I'm not Swedish, but I find this area relatively interesting. The idea is fairly straightforward: Sweden's model created low income inequality between the poor and the rich, but did not create low wealth inequality. A large proportion of Swedish capital was controlled by 15 families, and most wealth his still controlled by a small inherited class (many descended from the old Swedish nobility), and 80-90% of wealth is passed down. We might think of Sweden's long period of dominance by the Social Democrats from the 1930s - 1970s as a sort of bargain between the lower/middle and upper classes: pay your workers well, ensure a strong welfare state, don't be too ostentatious and the lower class will let the upper class run their businesses as usual. One family, the Wallenbergs, controlled ABB, Ericsson, Electrolux, Atlas Copco, SKF, AstraZeneca and Saab. In the 70s they employed 40% of Sweden's workforce and were 40% of Sweden's stock market's worth.

https://econlife.com/2016/04/swedish-wealth-distribution/ http://marginalrevolution.com/marginalrevolution/2014/05/wea...

For Socialists, this led to an obvious question: what should be done about this? Their solution: most of this wealth comes from ownership of Capital in Sweden's large firms (this is an important distinction between Sweden and Denmark - Sweden has many more large corporations). Workers represented by the trade unions would own a large share of capital and then redistribute the profits from capital back to the workers (and reinvest in the firm and in worker training and investment in new firs controlled by workers). I think this is a relatively interesting take on the idea of "worker controlled enterprises". A very leftist take on all of this is here: https://www.jacobinmag.com/2017/08/sweden-social-democracy-m...

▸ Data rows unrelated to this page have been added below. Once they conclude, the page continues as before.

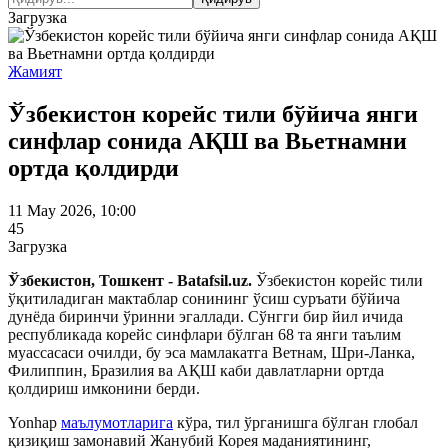
Загрузка
Жамият
Ўзбекистон корейс тили бўйича янги
синфлар сонида АҚШ ва Вьетнамни
ортда қолдирди
11 May 2026, 10:00
45
Загрузка
Ўзбекистон, Тошкент - Batafsil.uz.
Ўзбекистон корейс тили
ўқитиладиган мактаблар сонининг ўсиш суръати бўйича
дунёда биринчи ўринни эгаллади. Сўнгги бир йил ичида
республикада корейс синфлари бўлган 68 та янги таълим
муассасаси очилди, бу эса мамлакатга Ветнам, Шри-Ланка,
Филиппин, Бразилия ва АҚШ каби давлатларни ортда
қолдириш имконини берди.
Yonhap
маълумотларига
кўра, тил ўрганишга бўлган глобал
қизиқиш замонавий Жанубий Корея маданиятининг,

Of course it didn't happen, as part of the larger global ant-left backlash beginning in the late 70s which took basically everyone by surprise (see also The Iranian Revolution, the American Evangelical movement, Likud, the rise of the BJP in India...).

It's still an interesting idea, I think made more interesting by the rise of index funds like Vanguard. Increasingly capital is controlled by a small group of massive investment funds whose goal is to do nothing. This has led to the half-joking idea that index funds are worse than Marxism. I'll let Mark Levine explain:

" Virtually no one that I talk to in or around the financial industry really believes the "common ownership of companies by mutual funds undercuts competition" theory. It just seems too attenuated: Sure, it might be in BlackRock's and Vanguard's interests if the companies they own don't slash prices to compete with each other, but it's not (usually) like they call up executives to tell them that. Plus "competition" is usually a more nebulous concept than price-cutting: It might be in shareholders' interests to keep prices high, but it is also in shareholders' interests to see more innovation and more competition on quality. If you own the entire economic pie, your interest is in growing that pie, not in keeping each company's slices the same. And the way the pie grows is through the normal capitalist processes of innovation and competition and creative destruction and so forth.

Still I am so desperately fond of this theory. What I love -- what is made so clear in Jacobin's discussion -- is how it wraps capitalism all the way around to socialism. Index funds are in many ways a perfection of financial capitalism: Not only are they the result of scientific finance (modern portfolio theory, the efficient markets hypothesis, etc.) replacing earlier and less rigorous forms of investing, but they also concentrate and align shareholders with each other, and corporate managers with shareholders, in a way that seems like it would be well suited to "ensure that corporations remain within capitalist logic." And the result is something that both Marxists and also financial analysts think is quasi-communist, that "undermines the basic logic that made capitalism an economically and politically successful system in the first place." What if Marx was right that capitalism would ultimately destroy itself, but the way that it does so is through index funds? "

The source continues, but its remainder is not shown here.